Students in this course will learn about the biological function of selected human organs and systems through the study of actual medical cases. Not all human systems will be covered, but students will gain a good understanding of how diseases affect the body and how they are diagnosed. Working in small teams, students will develop diagnoses for medical cases through reviewing descriptions of patient histories, physical exams, and laboratory findings. A human biology text, medical texts on reserve, and Internet resources will help students track down information they need to solve these medical mysteries. Students will also learn to find and read scientific research articles on topics of their choosing and will learn to write analytical reviews of these articles. These reviews will form the basis of final papers in which students choose particular diseases or treatments to investigate in detail and present their findings to the class. Keywords: biology, health, disease, physiology, medicine
Animal Physiology: This course will cover physiology of organ systems in a variety of animal phyla, including vertebrates and invertebrates. Topics can include nutrition, temperature regulation and neural, cardiovascular, respiratory, renal, digestive and endocrine function. One focus will be on cellular and molecular mechanisms common across systems and phyla. We will spend some time outdoors and at the Hampshire College Farm. Students will engage in class problems, discussion, and reading of text and primary science literature. Key words: biology, physiology, animal, health
Stress is a daily part of our lives that has become an intense subject of interest among scientists and the medical community. The body's responses to stress are linked to multiple health problems, but stress can also be overused as an explanation. In this course, we will examine the scientific evidence for the links between stress and human health issues such as cancer, heart disease, diabetes, and depression. This will include readings of primary scientific research papers and coverage of basic physiological mechanisms in humans and other animals. Students will learn techniques to measure stress and stress hormones. (Keywords: Biology, Neuroscience, Pscyhology, Public Health)

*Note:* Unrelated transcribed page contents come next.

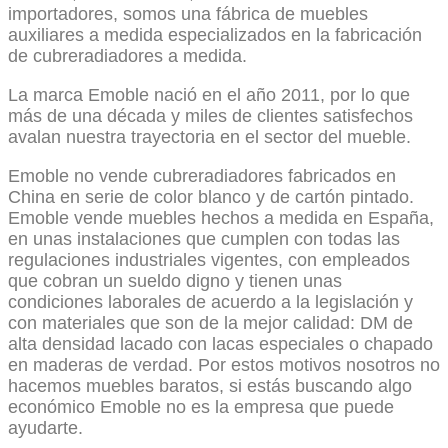
importadores, somos una fábrica de muebles
auxiliares a medida especializados en la fabricación
de cubreradiadores a medida.
La marca Emoble nació en el año 2011, por lo que
más de una década y miles de clientes satisfechos
avalan nuestra trayectoria en el sector del mueble.
Emoble no vende cubreradiadores fabricados en
China en serie de color blanco y de cartón pintado.
Emoble vende muebles hechos a medida en España,
en unas instalaciones que cumplen con todas las
regulaciones industriales vigentes, con empleados
que cobran un sueldo digno y tienen unas
condiciones laborales de acuerdo a la legislación y
con materiales que son de la mejor calidad: DM de
alta densidad lacado con lacas especiales o chapado
en maderas de verdad. Por estos motivos nosotros no
hacemos muebles baratos, si estás buscando algo
económico Emoble no es la empresa que puede
ayudarte.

Examine the function of the nervous system with particular focus on mechanisms at work in the brain. The course will link current advances in cell, molecular and developmental physiology research in the context of neuronal functional mechanisms. Topics may include neurotransmitter function and regulation, brain area function, integrative intracellular signaling pathways, neuroendocrine control. Advanced topics may include the correlation of ion channel properties and synaptic transmission with physiological functions such as learning and memory, circuits involved in behavior, and the organizational principles for the development of functional neural networks at synaptic and cellular levels. Along with regular discussion participation and problem solving, students will prepare papers and lead discussions on their own chosen topics. This course is particularly appropriate for students interested in behavioral mechanisms, neurophysiology, psychology, and neuroendocrinology. Keywords: animal, biology, neuroscience, pyschology
With humans as our primary model system, we will cover cellular and general tissue physiology and the endocrine, nervous, muscular, cardiovascular, reproductive, respiratory, and renal organ systems. Primary emphasis is on functional processes in these systems. A focus will be on cellular and molecular mechanisms common across systems. Students will engage in class problems, lectures, and reading of textbook literature. Basic knowledge of and comfort with biology, chemistry and math is necessary.